Assignment = From the entries below, please output exactly the lines starting at the one containing "Modellbezeichnung oder besonderen Features" and ending at the one containing "ваться можно по ссылке (прост", both included.

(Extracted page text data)

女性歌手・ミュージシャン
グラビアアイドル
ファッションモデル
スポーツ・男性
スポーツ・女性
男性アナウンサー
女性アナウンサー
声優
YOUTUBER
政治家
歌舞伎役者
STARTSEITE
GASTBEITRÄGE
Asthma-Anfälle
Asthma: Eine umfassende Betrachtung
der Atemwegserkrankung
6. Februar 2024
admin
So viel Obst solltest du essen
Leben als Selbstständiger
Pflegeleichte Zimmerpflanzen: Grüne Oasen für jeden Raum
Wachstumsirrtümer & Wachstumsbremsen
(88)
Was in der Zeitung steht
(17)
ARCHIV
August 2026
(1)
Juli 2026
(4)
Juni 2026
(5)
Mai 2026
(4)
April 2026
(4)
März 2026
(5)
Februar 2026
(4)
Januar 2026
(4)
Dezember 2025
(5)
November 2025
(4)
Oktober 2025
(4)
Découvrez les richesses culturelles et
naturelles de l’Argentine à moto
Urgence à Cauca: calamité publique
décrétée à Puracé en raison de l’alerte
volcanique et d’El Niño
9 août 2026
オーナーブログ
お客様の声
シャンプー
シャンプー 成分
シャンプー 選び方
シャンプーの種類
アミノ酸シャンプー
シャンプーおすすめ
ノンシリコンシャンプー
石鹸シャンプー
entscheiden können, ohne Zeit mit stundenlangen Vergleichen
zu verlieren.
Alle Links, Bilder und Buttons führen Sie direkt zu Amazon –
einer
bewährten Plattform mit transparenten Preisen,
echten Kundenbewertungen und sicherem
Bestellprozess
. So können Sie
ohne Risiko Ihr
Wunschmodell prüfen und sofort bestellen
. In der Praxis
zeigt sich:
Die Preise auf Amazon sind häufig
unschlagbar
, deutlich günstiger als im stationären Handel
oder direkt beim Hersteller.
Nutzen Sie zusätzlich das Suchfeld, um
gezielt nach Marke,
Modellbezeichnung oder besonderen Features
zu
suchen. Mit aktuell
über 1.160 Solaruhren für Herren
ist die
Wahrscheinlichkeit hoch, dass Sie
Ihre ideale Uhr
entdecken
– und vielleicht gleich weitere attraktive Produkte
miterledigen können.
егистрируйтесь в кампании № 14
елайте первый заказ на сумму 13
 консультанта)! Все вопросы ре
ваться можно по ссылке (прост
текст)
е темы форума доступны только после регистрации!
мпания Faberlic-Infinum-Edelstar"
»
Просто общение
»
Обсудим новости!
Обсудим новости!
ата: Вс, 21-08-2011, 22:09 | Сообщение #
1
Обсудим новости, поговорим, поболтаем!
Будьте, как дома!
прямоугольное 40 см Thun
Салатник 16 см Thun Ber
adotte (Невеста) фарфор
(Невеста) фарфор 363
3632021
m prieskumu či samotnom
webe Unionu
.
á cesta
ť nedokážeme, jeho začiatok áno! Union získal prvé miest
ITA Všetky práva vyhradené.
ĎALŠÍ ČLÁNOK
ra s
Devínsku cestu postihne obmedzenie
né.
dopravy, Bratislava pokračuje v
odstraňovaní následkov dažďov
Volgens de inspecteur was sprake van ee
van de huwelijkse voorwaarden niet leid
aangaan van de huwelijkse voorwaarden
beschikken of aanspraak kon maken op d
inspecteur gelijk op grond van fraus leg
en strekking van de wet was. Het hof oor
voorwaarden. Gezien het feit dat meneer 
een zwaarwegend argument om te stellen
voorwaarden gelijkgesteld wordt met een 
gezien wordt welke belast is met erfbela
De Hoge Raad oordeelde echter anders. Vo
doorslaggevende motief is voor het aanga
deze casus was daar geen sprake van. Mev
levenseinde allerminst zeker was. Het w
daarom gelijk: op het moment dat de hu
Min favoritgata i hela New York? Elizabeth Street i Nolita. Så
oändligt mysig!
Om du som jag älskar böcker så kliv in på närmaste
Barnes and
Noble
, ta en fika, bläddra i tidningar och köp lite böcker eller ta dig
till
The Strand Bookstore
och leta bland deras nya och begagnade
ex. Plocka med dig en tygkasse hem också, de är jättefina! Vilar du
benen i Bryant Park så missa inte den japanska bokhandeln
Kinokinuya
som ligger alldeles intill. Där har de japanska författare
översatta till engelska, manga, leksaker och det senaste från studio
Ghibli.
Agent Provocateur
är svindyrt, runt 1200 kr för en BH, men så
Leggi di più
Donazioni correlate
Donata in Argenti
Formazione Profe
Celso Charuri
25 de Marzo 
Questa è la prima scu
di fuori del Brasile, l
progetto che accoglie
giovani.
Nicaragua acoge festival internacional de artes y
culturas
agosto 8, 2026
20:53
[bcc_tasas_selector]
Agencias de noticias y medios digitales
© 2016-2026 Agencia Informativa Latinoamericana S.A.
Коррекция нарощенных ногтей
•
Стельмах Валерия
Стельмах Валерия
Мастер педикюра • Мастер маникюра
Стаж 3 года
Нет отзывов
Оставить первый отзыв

Answer to this exercise =
Modellbezeichnung oder besonderen Features
zu
suchen. Mit aktuell
über 1.160 Solaruhren für Herren
ist die
Wahrscheinlichkeit hoch, dass Sie
Ihre ideale Uhr
entdecken
– und vielleicht gleich weitere attraktive Produkte
miterledigen können.
егистрируйтесь в кампании № 14
елайте первый заказ на сумму 13
 консультанта)! Все вопросы ре
ваться можно по ссылке (прост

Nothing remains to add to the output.